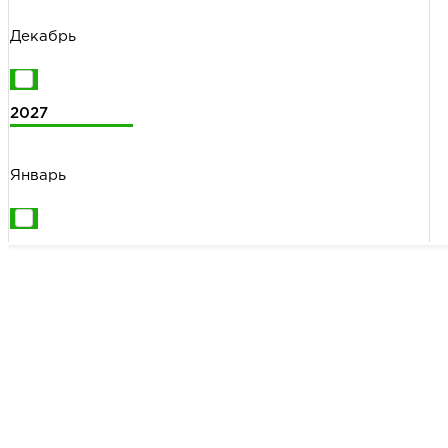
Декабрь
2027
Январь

--

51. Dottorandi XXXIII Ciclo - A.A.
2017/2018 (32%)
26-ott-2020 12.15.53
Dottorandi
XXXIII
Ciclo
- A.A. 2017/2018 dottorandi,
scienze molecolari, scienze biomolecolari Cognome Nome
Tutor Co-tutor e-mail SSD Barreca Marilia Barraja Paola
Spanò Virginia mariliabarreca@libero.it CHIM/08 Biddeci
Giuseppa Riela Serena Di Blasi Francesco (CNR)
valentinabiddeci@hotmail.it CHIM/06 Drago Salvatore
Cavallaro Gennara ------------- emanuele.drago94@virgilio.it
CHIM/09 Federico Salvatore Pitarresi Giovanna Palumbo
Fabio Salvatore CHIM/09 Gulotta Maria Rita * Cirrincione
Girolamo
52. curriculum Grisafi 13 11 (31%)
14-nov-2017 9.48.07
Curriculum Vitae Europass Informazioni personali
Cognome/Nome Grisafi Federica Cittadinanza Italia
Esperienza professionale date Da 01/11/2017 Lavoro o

--

The answer is the run of lines above from the line containing "Curriculum Vitae Europass" through the line containing "Esperienza professionale date", copied exactly and alone.

SOLUTION TO THIS EXERCISE:
Curriculum Vitae Europass Informazioni personali
Cognome/Nome Grisafi Federica Cittadinanza Italia
Esperienza professionale date Da 01/11/2017 Lavoro o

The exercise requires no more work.